The difference between the market price and the specified price

 The difference between the market price and the specified price

Investors have two main options for placing orders to buy or sell stocks with their brokers, where they can either place a market order or a limit order. A market price order is an instruction to buy or sell shares at the prevailing market price, while a limit order price tells the broker to buy or sell a share at the price that the investor or trader specifies in his order. Choosing between these two things is essential in your investment journey. Let us now know the difference between the market price and the specified price.

In order for you to form a comprehensive and deep understanding of the difference between the market price and the specified price, we will try to provide you with an explanation of what the market price and the specified price are so that the difference becomes clear to you.
What is a buy order at market price?
A market order placed at the market price instructs the broker to buy or sell shares immediately after the order is placed. Investors use market price orders when they want to enter or exit a position immediately, regardless of the price. In contrast, a set price order instructs the broker to buy or sell a stock only if it reaches a predetermined price.
A market price order guarantees that the broker will complete the stock trade, while a limit order does not. However, a market order does not guarantee that the buy or sell will be executed at a price that satisfies the investor.
For example, after thoroughly researching a company, you might think it makes an excellent long-term investment. Since you simply want to buy and hold the stock, you are not worried about the stock’s starting price. You place a market order, and the deal is executed around the market price of the current trade. If instead you place a limit order, even using a price close to the current trading price, your order may not be executed. This can happen if the share price moves away from the price set by the limit order.
Another example of preferring to place an order at the market price over an order at the limit price is when the investor loses confidence in the company. If you want to get out of a losing position now rather than wait for a potential recovery that may never materialize, you can send an order at market price to sell all of your shares. If you were to place a limit order in this scenario, the trade may not be executed which may result in you incurring greater losses by continuing to hold the stock.
The biggest risk of using a market-price order is the fact that as an investor you have no control over the price you pay for the stock or how much money you receive from the sale. If the share price suddenly moves before you place an order in the market, you could pay much more or receive much less than you expected.
What is a buy at set price order?
While investors who place market orders do not care much about pricing, investors who prefer limit orders instruct their brokers to buy or sell a stock at a set price. A limit price order to buy is only executed when the specified price is reached or below it, while a sell order is only completed at or above the specified price.
Imagine that you as an investor have carefully researched the value of stocks that you believe are trading below their intrinsic value, which you value at $50 per share. The current market price of the stock is just under $40 per share, and to make sure you get enough value as the share price rises to make investing in the stock worthwhile, you can set a limit order at $40 per share. While you can place an order at the market price to make sure that the trade is executed immediately, setting this limit order ensures that you do not overpay if the stock price rises unexpectedly quickly. If the order is not executed, you can either set an order at a new limit price or use a market order to execute the trade.
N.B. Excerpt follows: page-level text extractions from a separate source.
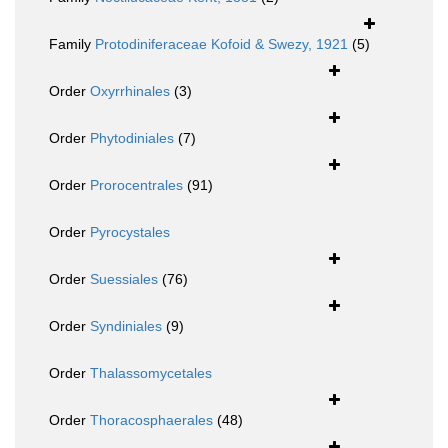
Family
Protodiniferaceae Kofoid & Swezy, 1921
(5)
Order
Oxyrrhinales
(3)
Order
Phytodiniales
(7)
Order
Prorocentrales
(91)
Order
Pyrocystales
Order
Suessiales
(76)
Order
Syndiniales
(9)
Order
Thalassomycetales
Order
Thoracosphaerales
(48)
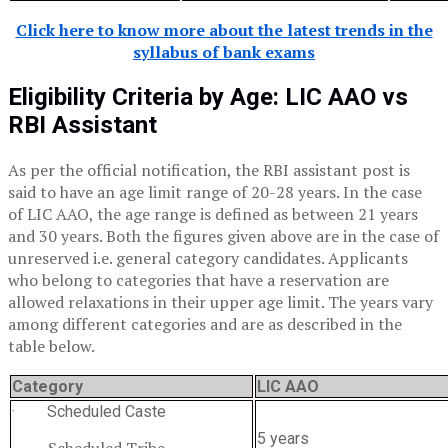
Click here to know more about the latest trends in the
syllabus of bank exams
Eligibility Criteria by Age:
LIC AAO
vs
RBI Assistant
As per the official notification, the RBI assistant post is
said to have an age limit range of 20-28 years. In the case
of LIC AAO, the age range is defined as between 21 years
and 30 years. Both the figures given above are in the case of
unreserved i.e. general category candidates. Applicants
who belong to categories that have a reservation are
allowed relaxations in their upper age limit. The years vary
among different categories and are as described in the
table below.
Category
LIC AAO
· Scheduled Caste
5 years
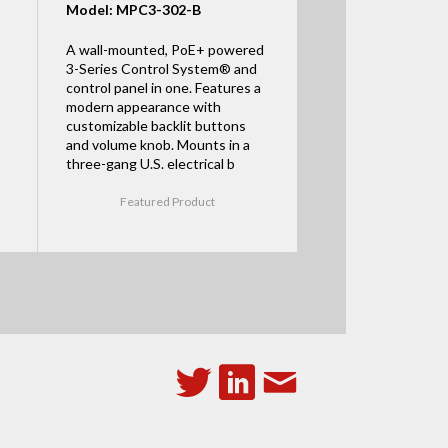
Model: MPC3-302-B
A wall-mounted, PoE+ powered
3-Series Control System® and
control panel in one. Features a
modern appearance with
customizable backlit buttons
and volume knob. Mounts in a
three-gang U.S. electrical b
Featured Product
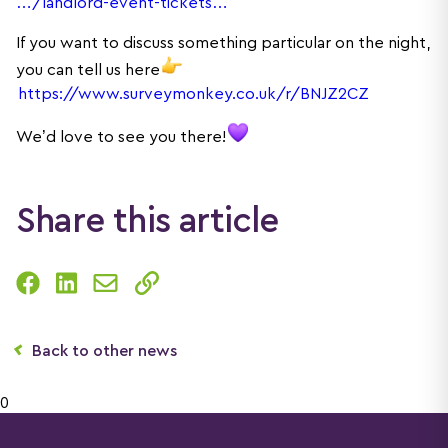
…/landlord-event-tickets…
If you want to discuss something particular on the night,
you can tell us here
https://www.surveymonkey.co.uk/r/BNJZ2CZ
We’d love to see you there!
Share this article
Back to other news
0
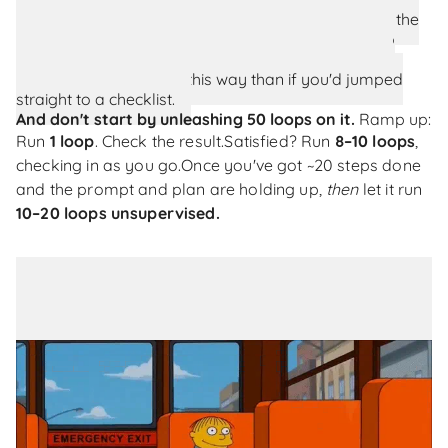
the feature first. Discuss what you're building, cover the
caveats and edge cases out loud, then ask the AI to
generate the plan from that conversation. You'll still
catch problems earlier this way than if you'd jumped
straight to a checklist.
And don't start by unleashing 50 loops on it.
Ramp up:
Run
1 loop
. Check the result.
Satisfied? Run
8–10 loops
,
checking in as you go.
Once you've got ~20 steps done
and the prompt and plan are holding up,
then
let it run
10–20 loops unsupervised.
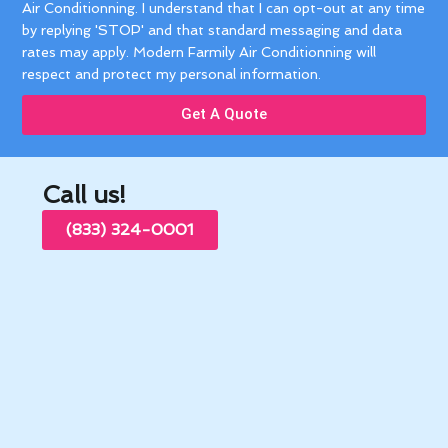
Air Conditionning. I understand that I can opt-out at any time
by replying 'STOP' and that standard messaging and data
rates may apply. Modern Farmily Air Conditionning will
respect and protect my personal information.
Get A Quote
Call us!
(833) 324-0001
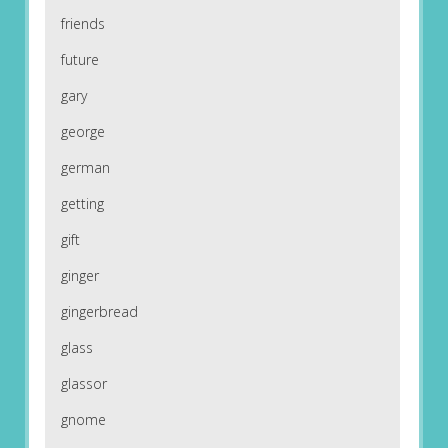
friends
future
gary
george
german
getting
gift
ginger
gingerbread
glass
glassor
gnome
Now imagine that you own a stock that you believe is close to its intrinsic value, which you set at $75 per share. Based on the belief that the share price will not rise above its intrinsic value, you place a limit order to sell your shares when the share price reaches $75. With the shares currently trading at around $72 per share, your limit order will only be executed if the share price is at or above $75 per share. If not, you will continue to hold your shares unless you set a new limit order or use a market order to sell your holdings.
The biggest risk of using a limit order instead of a market order is that execution may never take place. The stock price can suddenly rise or fall sharply based on a variety of factors.
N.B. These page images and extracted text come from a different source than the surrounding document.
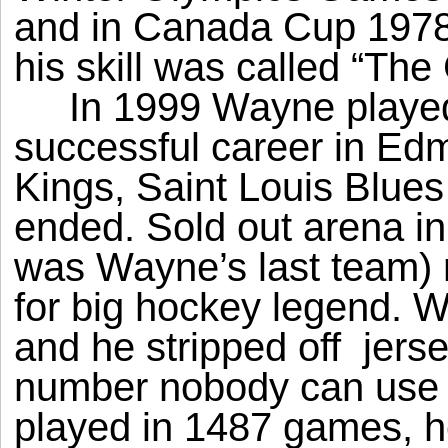
and in Canada Cup 1978,
his skill was called “The
In 1999 Wayne played
successful career in Ed
Kings, Saint Louis Blue
ended. Sold out arena 
was Wayne’s last team) 
for big hockey legend. 
and he stripped off
jers
number nobody can use 
played in 1487 games, h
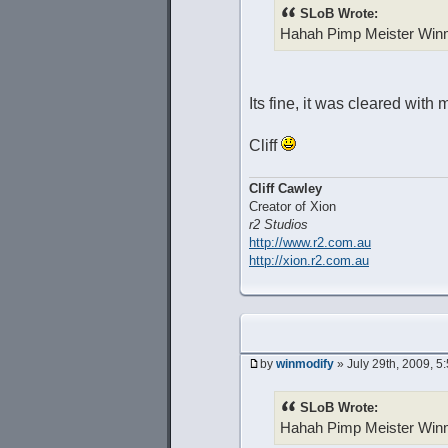
SLoB Wrote:
Hahah Pimp Meister Win
Its fine, it was cleared with 
Cliff
Cliff Cawley
Creator of Xion
r2 Studios
http://www.r2.com.au
http://xion.r2.com.au
by
winmodify
» July 29th, 2009, 5
SLoB Wrote:
Hahah Pimp Meister Win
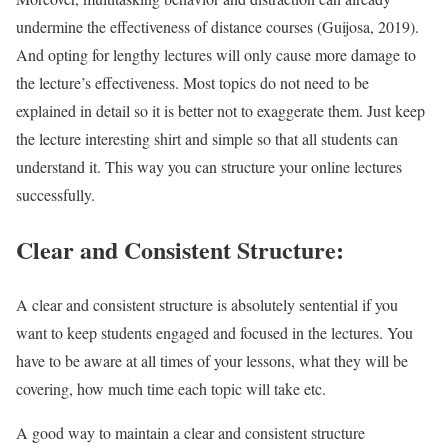
undermine the effectiveness of distance courses (Guijosa, 2019).
And opting for lengthy lectures will only cause more damage to
the lecture’s effectiveness. Most topics do not need to be
explained in detail so it is better not to exaggerate them. Just keep
the lecture interesting shirt and simple so that all students can
understand it. This way you can structure your online lectures
successfully.
Clear and Consistent Structure:
A clear and consistent structure is absolutely sentential if you
want to keep students engaged and focused in the lectures. You
have to be aware at all times of your lessons, what they will be
covering, how much time each topic will take etc.
A good way to maintain a clear and consistent structure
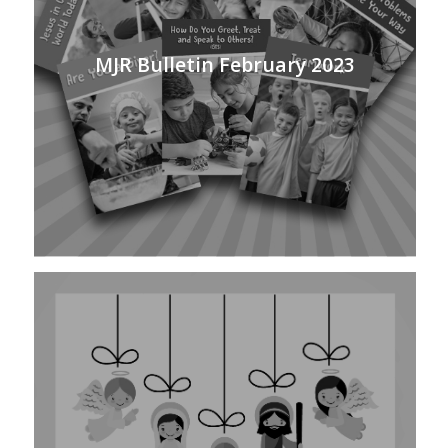
MJR Bulletin February 2023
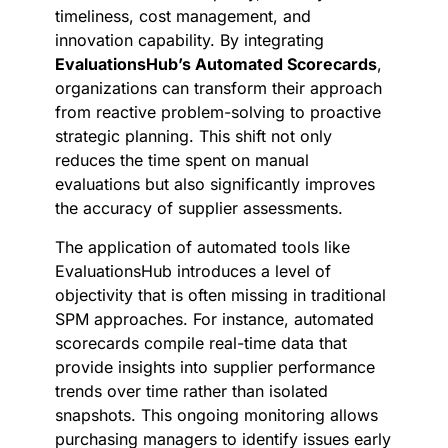
timeliness, cost management, and
innovation capability. By integrating
EvaluationsHub’s Automated Scorecards
,
organizations can transform their approach
from reactive problem-solving to proactive
strategic planning. This shift not only
reduces the time spent on manual
evaluations but also significantly improves
the accuracy of supplier assessments.
The application of automated tools like
EvaluationsHub introduces a level of
objectivity that is often missing in traditional
SPM approaches. For instance, automated
scorecards compile real-time data that
provide insights into supplier performance
trends over time rather than isolated
snapshots. This ongoing monitoring allows
purchasing managers to identify issues early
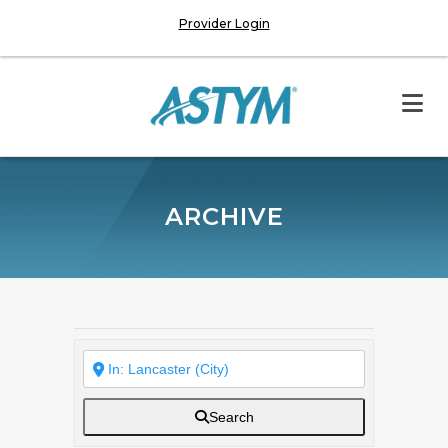
Provider Login
ARCHIVE
Search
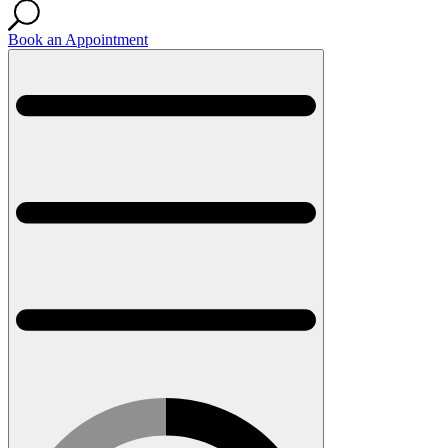
Book an Appointment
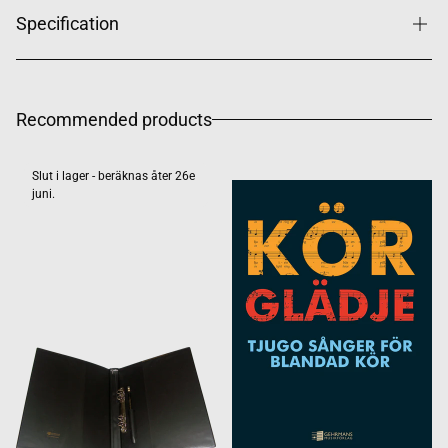
Specification
Recommended products
Slut i lager - beräknas åter 26e
juni.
The difference between placing an order at market price or limit price
Investors can use a simple test to determine whether they should use a market-price or limit-price order to buy or sell a stock. If closing a deal is extremely important to you, then ordering at market price would be your best option. But if getting a specific price when buying or selling a stock is a limiting factor, then a limit order is the better order type. Your preference can change over time, even for the same stock. You may initially set a limit order to buy a share at an attractive price, and if this order is not executed, you may decide to cancel the limit order and place a market order instead.
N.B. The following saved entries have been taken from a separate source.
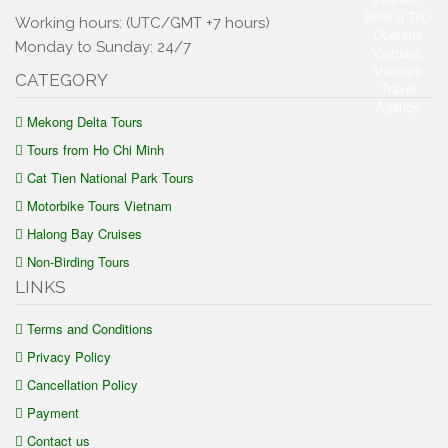
Working hours: (UTC/GMT +7 hours)
Monday to Sunday: 24/7
CATEGORY
Mekong Delta Tours
Tours from Ho Chi Minh
Cat Tien National Park Tours
Motorbike Tours Vietnam
Halong Bay Cruises
Non-Birding Tours
LINKS
Terms and Conditions
Privacy Policy
Cancellation Policy
Payment
Contact us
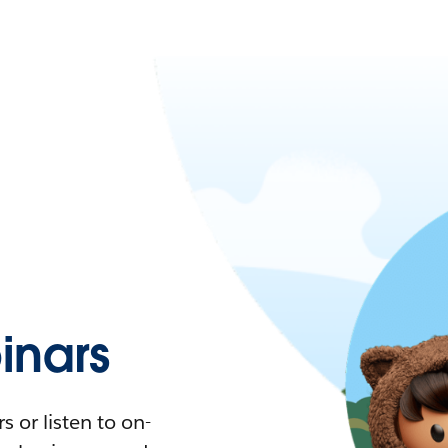
nars
 or listen to on-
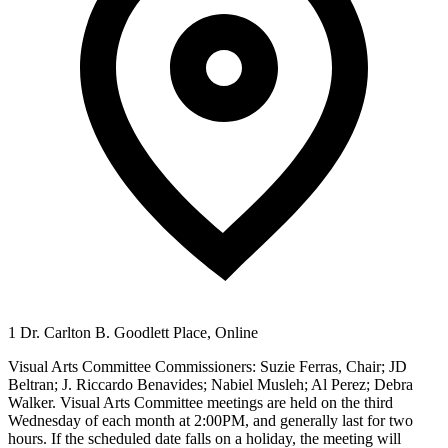
1 Dr. Carlton B. Goodlett Place, Online
Visual Arts Committee Commissioners: Suzie Ferras, Chair; JD
Beltran; J. Riccardo Benavides; Nabiel Musleh; Al Perez; Debra
Walker. Visual Arts Committee meetings are held on the third
Wednesday of each month at 2:00PM, and generally last for two
hours. If the scheduled date falls on a holiday, the meeting will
Deciding what type of order to use can seem like a daunting task to a novice investor. Therefore, you must be careful in choosing among these orders and determining which one is best for you according to your goals and budget.
Disclaimer: The content of this article is for informational purposes only. The information provided should absolutely not be considered as investment advice or a recommendation. No warranty is made, express or implied, as to the accuracy of the information or data contained herein. Users of this article agree that Money Secrets does not accept responsibility for any of their investment decisions. Not every investment or trading strategy is suitable for anyone. See the risk warning statement.